Let $r\in \bf E$ , $r = \dfrac m n $.
Then we need to prove that there always exists a $\dfrac{p}{q}$ such that
$ \frac{m}{n}<\frac p q < \sqrt 3$
By exploting the special properties of $\sqrt 3 $,we can do it:
We start with
$\eqalign{ & r < \sqrt 3 \cr & r + 1 < \sqrt 3 + 1 \cr & \frac{1}{{r + 1}} > \frac{1}{{\sqrt 3 + 1}} \cr & \frac{1}{{r + 1}} > \frac{{\sqrt 3 - 1}}{2} \cr & \frac{{r + 3}}{{r + 1}} > \sqrt 3 \cr} $
But now we've gotten a number greater than $\sqrt 3 $. So what we'll do is apply the process again, and the relation will be reversed:
$\frac{{Q + 3}}{{Q + 1}} < \sqrt 3 $
Letting ${Q = \frac{{r + 3}}{{r + 1}}}$ will give
$\frac{{2r + 3}}{{r + 2}} < \sqrt 3 $
All we need to do now is prove that
$r < \frac{{2r + 3}}{{r + 2}}$
But since $r+2>0$ we get that
$\eqalign{ & {r^2} + 2r < 2r + 3 \cr & {r^2} < 3 \cr} $
which is true by hypothesis. Thus, given any rational $r$, there exists another rational $q$ such that
$r
where $q = \frac{{2r + 3}}{{r + 2}}$
Just to make things clear, I'll add some extra information.

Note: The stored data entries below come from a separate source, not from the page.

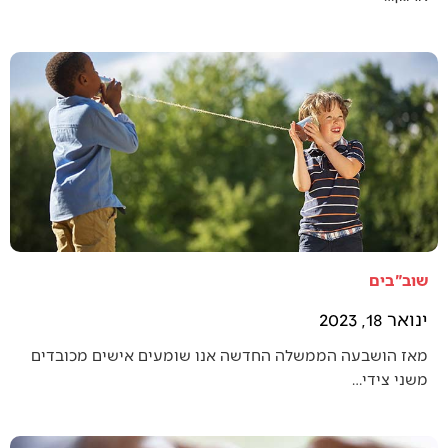
שוב"בים
ינואר 18, 2023
מאז הושבעה הממשלה החדשה אנו שומעים אישים מכובדים
משני צידי…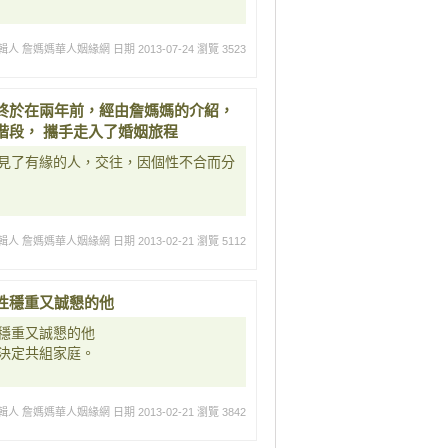
輯人 詹媽媽華人姻緣網
日期 2013-07-24
瀏覽 3523
終於在兩年前，經由詹媽媽的介紹，
階段， 攜手走入了婚姻旅程
見了有緣的人，交往，因個性不合而分
輯人 詹媽媽華人姻緣網
日期 2013-02-21
瀏覽 5112
性穩重又誠懇的他
穩重又誠懇的他
決定共組家庭。
輯人 詹媽媽華人姻緣網
日期 2013-02-21
瀏覽 3842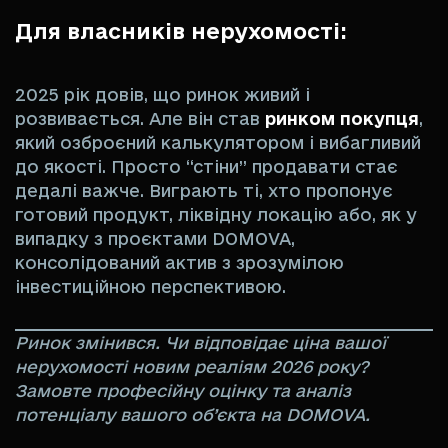
Для власників нерухомості:
2025 рік довів, що ринок живий і
розвивається. Але він став
ринком покупця
,
який озброєний калькулятором і вибагливий
до якості. Просто “стіни” продавати стає
дедалі важче. Виграють ті, хто пропонує
готовий продукт, ліквідну локацію або, як у
випадку з проєктами DOMOVA,
консолідований актив з зрозумілою
інвестиційною перспективою.
Ринок змінився. Чи відповідає ціна вашої
нерухомості новим реаліям 2026 року?
Замовте професійну оцінку та аналіз
потенціалу вашого об’єкта на DOMOVA.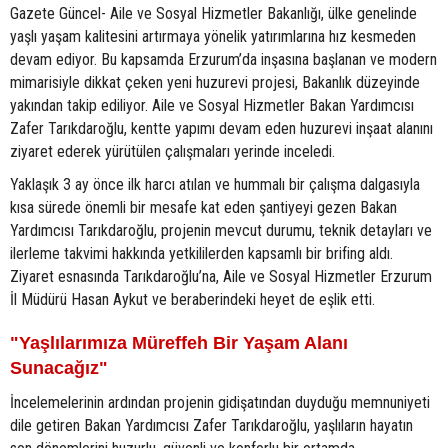
Gazete Güncel- Aile ve Sosyal Hizmetler Bakanlığı, ülke genelinde
yaşlı yaşam kalitesini artırmaya yönelik yatırımlarına hız kesmeden
devam ediyor. Bu kapsamda Erzurum’da inşasına başlanan ve modern
mimarisiyle dikkat çeken yeni huzurevi projesi, Bakanlık düzeyinde
yakından takip ediliyor. Aile ve Sosyal Hizmetler Bakan Yardımcısı
Zafer Tarıkdaroğlu, kentte yapımı devam eden huzurevi inşaat alanını
ziyaret ederek yürütülen çalışmaları yerinde inceledi.
Yaklaşık 3 ay önce ilk harcı atılan ve hummalı bir çalışma dalgasıyla
kısa sürede önemli bir mesafe kat eden şantiyeyi gezen Bakan
Yardımcısı Tarıkdaroğlu, projenin mevcut durumu, teknik detayları ve
ilerleme takvimi hakkında yetkililerden kapsamlı bir brifing aldı.
Ziyaret esnasında Tarıkdaroğlu’na, Aile ve Sosyal Hizmetler Erzurum
İl Müdürü Hasan Aykut ve beraberindeki heyet de eşlik etti.
"Yaşlılarımıza Müreffeh Bir Yaşam Alanı
Sunacağız"
İncelemelerinin ardından projenin gidişatından duyduğu memnuniyeti
dile getiren Bakan Yardımcısı Zafer Tarıkdaroğlu, yaşlıların hayatın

The recursion defined as $r_0=1$ $r_{n+1}=\frac{2 r_n+3}{r_n +2} $ converges monotonically (increasing) to $\sqrt 3 $. This in particular means that given any $\epsilon>0$ there is an $r \in \rm E$ such that $\sqrt 3 -\epsilon < r$ which means $\sqrt 3 $ is the supremum of the set.
This also plays the role of showing that $3$ is irrational.